Due to the current limitation in analytical capabilities to measure the majority of these precursors, researchers have developed a degradation approach where PFCAs are the final “dead end” oxidation products (Houtz et al. 2013). This procedure is known as total oxidizable precursor (TOP) analysis and involves chemical and thermal treatment of the aqueous extract or water sample. The TOP procedure is designed to convert all polyfluorinated precursors to detectable PFAAs, which are neutralized and then analyzed by conventional LC/MS/MS for PFAAs. Note that this TOP analysis is only applicable to aqueous samples.
A limitation in the TOP analysis is the potential for exhaustion of the oxidant, with incomplete degradation likely as evident in studies with varying dilution ratios. This empirical method may also be prone to different product ratios depending upon the dilution (Houtz el al. 2012). Houtz noted that less than 75% of the 6:2 and shorter fluorotelomer compounds initially present in a sample are converted into measurable perfluorinated carboxylates indicating that the total PFAA precursor concentration determined by TOP slightly underestimates the actual concentration of precursors in samples that contained a high proportion of C6 and shorter fluorotelomer compounds. Some degradation of PFOS has also been noted via addition of 13C-labeled surrogates prior to oxidation
Further research using TOP analysis is needed to define the limitations as this approach should not at this time be used as proof of total PFAS degradation. Though it may provide a reasonable inference of total PFASs within an aqueous sample, and the degradation potential for both remediation and risk evaluation, the potential for data misinterpretation should not be taken lightly. Use of this technique as a quantitative indication for human or ecological risk assessment activities appears to be of questionable utility at this time.
Cited References
- Houtz, Erika F.; David L. Sedlak. Oxidative Conversion as a Means of Detecting Precursors to Perfluoroalkyl Acids in Urban Runoff. Environ. Sci. Technol. 2012, 46 (17), pp 9342–9349.
- Houtz, Erika F.; Christopher P. Higgins; Jennifer A. Field; David L. Sedlak. Persistence of Perfluoroalkyl Acid Precursors in AFFF-Impacted Groundwater and Soil. Environ. Sci. Technol. 2013, 47, pp 8187−8195.
- Miyake, Yuichi; Yamashita, Nobuyoshi; So, Man Ka; Rostkowski, Pawel; Taniyasu, Sachi; Lam, Paul K.S.; Kannan, Kurunthachalam. Trace Analysis of Total Fluorine in Human Blood Using Combustion Ion Chromatography for Fluorine: A Mass Balance Approach for the Determination of Known and Unknown Organofluorine Compounds. J. Chroma. A 2007, 1154, 1-2, pp 214–221.
- Moody C. A; Kwan W. C; Martin J. W; Muir D. C; Mabury S. A. Determination of Perfluorinated Surfactants in Surface Water Samples by Two Independent analytical Techniques: Liquid Chromatography/Tandem Mass Spectrometry and 19F NMR. Anal. Chem., 2001, 73 (10), pp 2200–2206.

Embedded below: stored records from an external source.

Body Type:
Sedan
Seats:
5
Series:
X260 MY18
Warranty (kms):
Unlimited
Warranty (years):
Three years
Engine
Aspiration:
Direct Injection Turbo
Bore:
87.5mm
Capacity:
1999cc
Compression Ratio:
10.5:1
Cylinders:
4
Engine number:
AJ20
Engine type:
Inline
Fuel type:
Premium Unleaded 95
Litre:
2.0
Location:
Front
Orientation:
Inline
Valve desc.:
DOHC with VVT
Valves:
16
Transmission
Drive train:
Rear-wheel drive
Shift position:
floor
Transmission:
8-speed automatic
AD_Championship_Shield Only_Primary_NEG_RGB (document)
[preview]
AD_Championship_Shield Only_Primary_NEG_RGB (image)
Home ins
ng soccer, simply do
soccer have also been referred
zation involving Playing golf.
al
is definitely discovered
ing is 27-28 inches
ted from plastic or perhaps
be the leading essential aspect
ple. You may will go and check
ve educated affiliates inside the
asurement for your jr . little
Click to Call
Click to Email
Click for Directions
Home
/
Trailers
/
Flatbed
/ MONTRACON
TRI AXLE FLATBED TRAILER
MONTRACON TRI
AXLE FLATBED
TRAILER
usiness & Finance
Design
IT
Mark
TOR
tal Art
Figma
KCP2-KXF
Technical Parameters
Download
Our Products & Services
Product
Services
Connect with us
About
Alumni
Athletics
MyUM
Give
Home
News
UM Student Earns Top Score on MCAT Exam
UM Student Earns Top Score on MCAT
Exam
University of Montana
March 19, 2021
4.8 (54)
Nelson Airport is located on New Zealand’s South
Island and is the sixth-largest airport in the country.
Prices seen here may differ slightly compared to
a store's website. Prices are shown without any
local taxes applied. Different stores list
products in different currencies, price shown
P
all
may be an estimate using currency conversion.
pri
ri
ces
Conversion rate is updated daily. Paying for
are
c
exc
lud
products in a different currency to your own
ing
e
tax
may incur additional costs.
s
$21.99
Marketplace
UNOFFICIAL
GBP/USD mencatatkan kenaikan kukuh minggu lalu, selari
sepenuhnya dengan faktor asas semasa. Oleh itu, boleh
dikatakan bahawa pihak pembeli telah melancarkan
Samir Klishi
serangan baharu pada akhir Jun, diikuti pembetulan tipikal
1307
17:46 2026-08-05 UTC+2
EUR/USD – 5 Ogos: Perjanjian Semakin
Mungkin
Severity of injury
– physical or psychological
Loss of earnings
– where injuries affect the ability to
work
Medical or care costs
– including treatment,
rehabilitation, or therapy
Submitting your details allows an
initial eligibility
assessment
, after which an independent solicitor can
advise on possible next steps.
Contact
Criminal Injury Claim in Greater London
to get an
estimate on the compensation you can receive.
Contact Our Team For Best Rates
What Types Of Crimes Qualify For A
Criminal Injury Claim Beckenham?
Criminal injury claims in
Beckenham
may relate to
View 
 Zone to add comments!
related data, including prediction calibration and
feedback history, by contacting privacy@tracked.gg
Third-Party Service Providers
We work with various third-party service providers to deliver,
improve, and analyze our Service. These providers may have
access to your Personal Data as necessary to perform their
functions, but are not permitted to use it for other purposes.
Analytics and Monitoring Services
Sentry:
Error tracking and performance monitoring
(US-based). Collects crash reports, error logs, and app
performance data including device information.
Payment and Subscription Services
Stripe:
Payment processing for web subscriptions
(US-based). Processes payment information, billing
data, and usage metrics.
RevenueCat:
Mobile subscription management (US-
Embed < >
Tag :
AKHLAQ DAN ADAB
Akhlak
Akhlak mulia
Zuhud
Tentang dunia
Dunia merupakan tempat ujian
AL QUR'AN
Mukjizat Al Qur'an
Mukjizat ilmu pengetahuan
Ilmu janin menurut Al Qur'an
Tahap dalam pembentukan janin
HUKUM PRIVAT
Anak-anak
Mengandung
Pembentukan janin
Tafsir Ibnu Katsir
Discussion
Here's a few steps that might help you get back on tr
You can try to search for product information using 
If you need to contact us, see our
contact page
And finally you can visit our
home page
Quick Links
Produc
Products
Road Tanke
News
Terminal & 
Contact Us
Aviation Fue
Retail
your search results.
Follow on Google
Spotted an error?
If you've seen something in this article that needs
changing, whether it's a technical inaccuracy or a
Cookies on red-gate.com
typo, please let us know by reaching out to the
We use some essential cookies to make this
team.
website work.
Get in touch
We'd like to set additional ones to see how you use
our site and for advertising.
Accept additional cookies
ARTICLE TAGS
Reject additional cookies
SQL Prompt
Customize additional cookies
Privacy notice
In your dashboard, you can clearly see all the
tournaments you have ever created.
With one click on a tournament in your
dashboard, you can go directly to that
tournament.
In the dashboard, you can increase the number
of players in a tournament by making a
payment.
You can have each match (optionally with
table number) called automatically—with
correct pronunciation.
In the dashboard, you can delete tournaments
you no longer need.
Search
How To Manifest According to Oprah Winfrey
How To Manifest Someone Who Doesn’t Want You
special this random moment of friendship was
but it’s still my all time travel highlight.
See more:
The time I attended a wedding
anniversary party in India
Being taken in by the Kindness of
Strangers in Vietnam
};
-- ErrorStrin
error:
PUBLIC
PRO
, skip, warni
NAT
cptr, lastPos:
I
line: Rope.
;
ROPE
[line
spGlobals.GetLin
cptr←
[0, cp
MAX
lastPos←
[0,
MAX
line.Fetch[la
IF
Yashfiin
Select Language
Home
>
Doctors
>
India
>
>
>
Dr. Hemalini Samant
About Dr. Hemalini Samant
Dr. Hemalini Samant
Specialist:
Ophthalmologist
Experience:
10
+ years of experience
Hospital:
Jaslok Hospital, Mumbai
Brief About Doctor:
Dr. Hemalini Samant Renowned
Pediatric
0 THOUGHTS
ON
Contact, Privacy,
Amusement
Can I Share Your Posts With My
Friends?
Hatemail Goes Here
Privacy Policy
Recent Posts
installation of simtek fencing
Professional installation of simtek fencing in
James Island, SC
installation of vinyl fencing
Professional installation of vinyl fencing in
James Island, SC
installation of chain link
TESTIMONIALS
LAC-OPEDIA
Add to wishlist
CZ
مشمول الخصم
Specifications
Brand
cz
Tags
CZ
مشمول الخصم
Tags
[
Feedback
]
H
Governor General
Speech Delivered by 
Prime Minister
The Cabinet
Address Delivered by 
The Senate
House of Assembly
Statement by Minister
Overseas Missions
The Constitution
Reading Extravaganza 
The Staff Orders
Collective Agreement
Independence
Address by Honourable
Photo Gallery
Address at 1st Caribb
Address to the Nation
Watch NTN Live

- Vecitis, C. D.; Park, H.; Cheng, J.; Mader, B. T.;, Hoffmann, M. R. Kinetics and Mechanism of the Sonolytic Conversion of the Aqueous Perfluorinated Surfactants, Perfluorooctanoate (PFOA), and Perfluorooctane Sulfonate (PFOS) into Inorganic Products. J. Phys. Chem. A 2008, 112, pp 4261–4270.
- Washington, John W.; J. Jackson; Thomas M. Jenkins; John J. Evans; Hoon Yoo; Sarah C. Hafner. Degradability of an Acrylate-Linked, Fluorotelomer Polymer in Soil. Environ. Sci. Technol. 2009, 43, pp 6617–6623.
- Yoo, H.; Washington, J. W.; Ellington, J. J.; Jenkins, T. M.; Neill, M. P. Concentrations, Distribution, and Persistence of Fluorotelomer Alcohols in Sludge-Applied Soils near Decatur, Alabama, USA. Environ. Sci. Technol. 2010, 44, pp 8397–8402.
- Yeung, Leo W. Y.; Miyake, Yuichi; Li, Peng; Taniyasu, Sachi; Kannan, Kurunthachalam; Guruge, Keerthi S.; Lam, Paul K. S.; Yamashita, Nobuyoshi. Comparison of Total Fluorine, Extractable Organic Fluorine and Perfluorinated Compounds in the Blood of Wild and Pefluorooctanoate (PFOA)-Exposed Rats: Evidence for the Presence of Other Organofluorine Compounds. Anal. Chim. Acta. 2009, 635, 1, pp 108-14.